E podem, podem me chamar de alienado. Mas boa parte das pessoas que acompanham em detalhe eventos irrelevantes como vida sexual de atrizes de novela ou crises políticas em países sul-americanos também são alienadas quanto à queda do Império Romano do Ocidente, e ninguém fala nada. Nem eu. Só acho que preferir Gibbon ao casal do Jornal Nacional pode não ser muito comunitário e engajado, mas é mais bonito. Questão de delicadeza gástrica.

terça-feira, julho 19, 2005

felicidade e coluna vertebral (recado amigo para uma querida menina estroncha)

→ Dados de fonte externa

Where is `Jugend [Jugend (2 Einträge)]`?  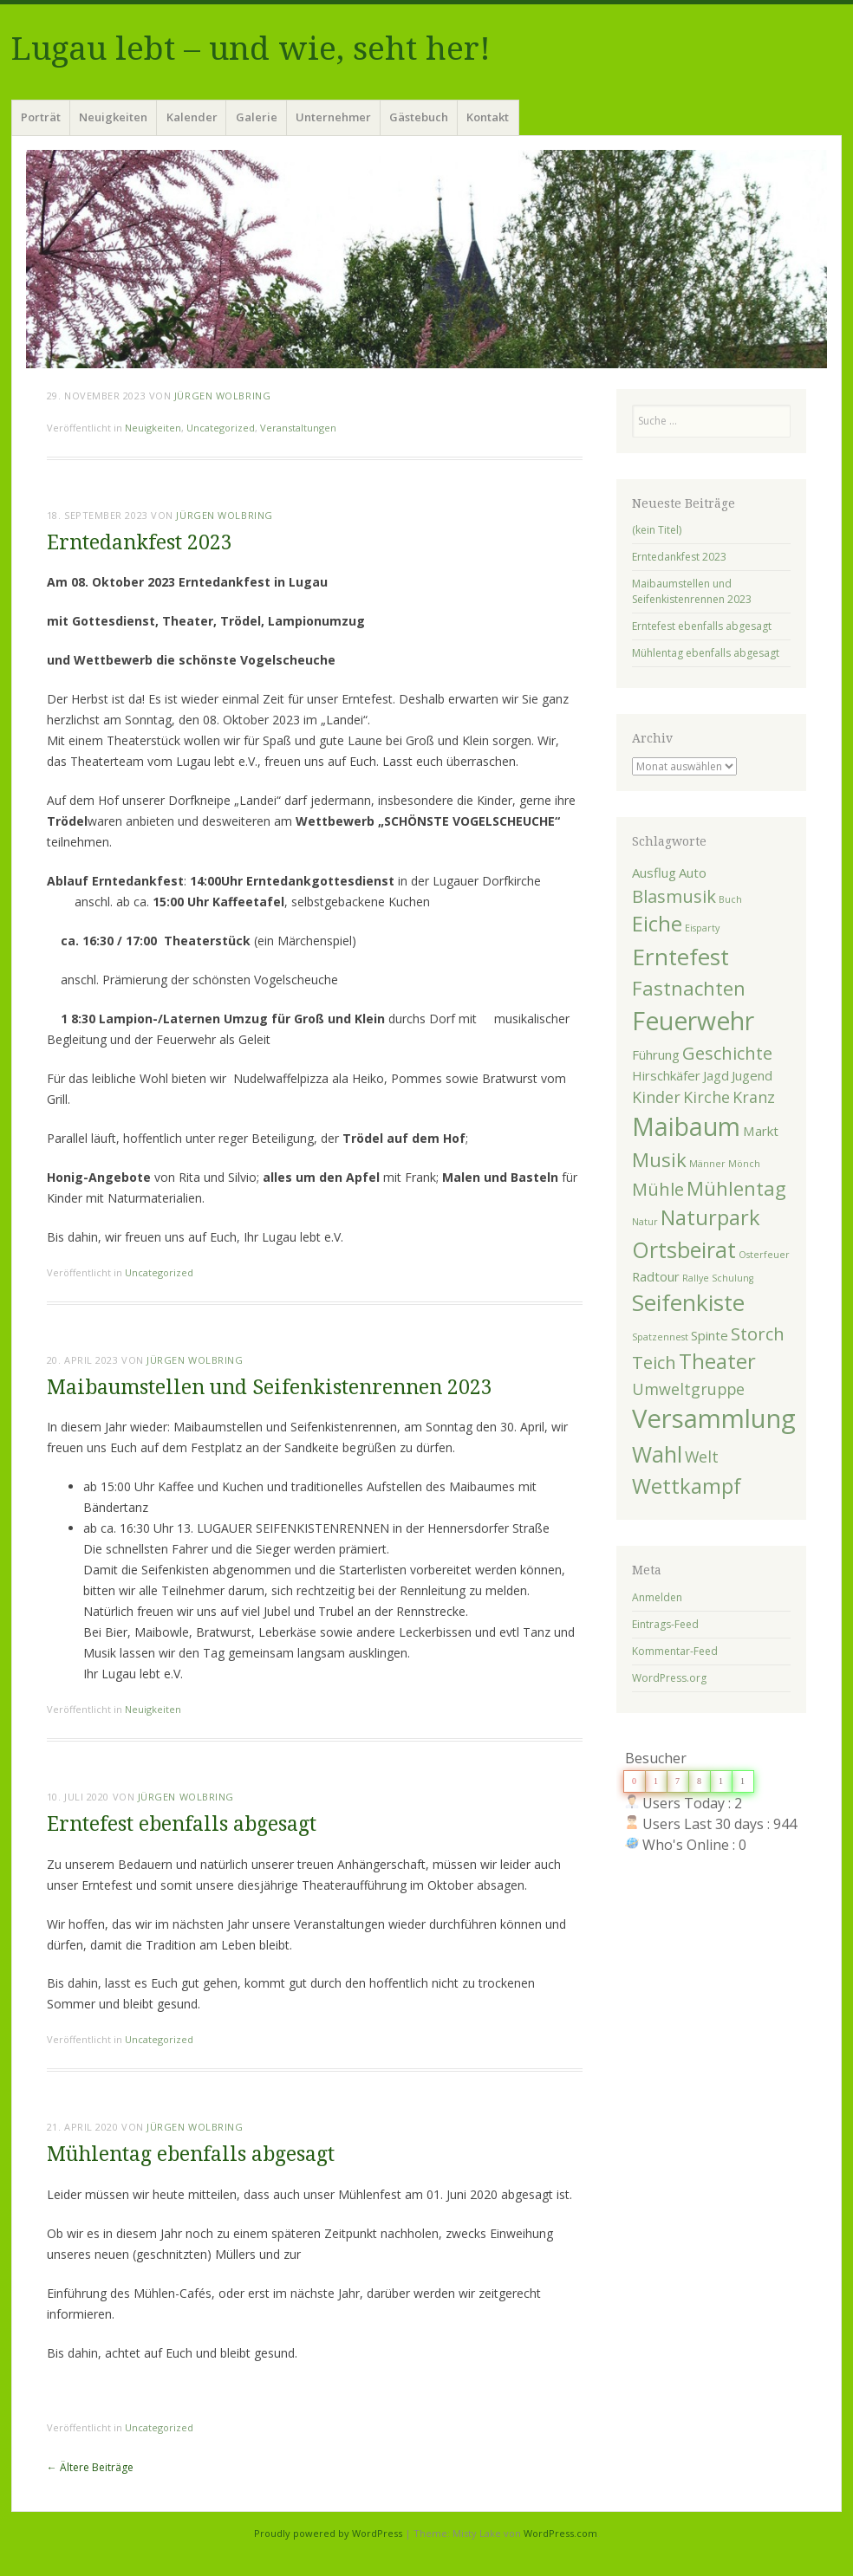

Tem quem meça a felicidade objetivamente. Entrevistas, questionários, verdadeiro-ou-falso, tudo para saber o quanto a criatura não é gauche na vida. E, se o entrevistado fecha 80 pontos, ganha um biscoito Scooby.

Eu também meço a felicidade objetivamente. Mas pela coluna. Acredite, os infelizes, além de acne, mau hálito e uma incontrolável tendência à maledicência, têm a espinha encurvada. Quanto mais próximo a 90 graus, mais infeliz a criatura. E, logo, mais venenosa.

Só não me pergunte o que causa o quê. Não tenho certeza. Mas suspeito que a relação felicidade-coluna vertebral seja um dos poucos casos em que o sintoma é na verdade causa. Deve ser a própria postura atrofiada do corpo que predispõe à tristeza e às pequenas vinganças. Sim, uma correlação entre calombo nas costas e corcundice moral. Conselho: submeter o corpo a disciplina militar: enrijece o que está flácido, inclusive a estabilidade mental. Senão, hidroginástica também resolve.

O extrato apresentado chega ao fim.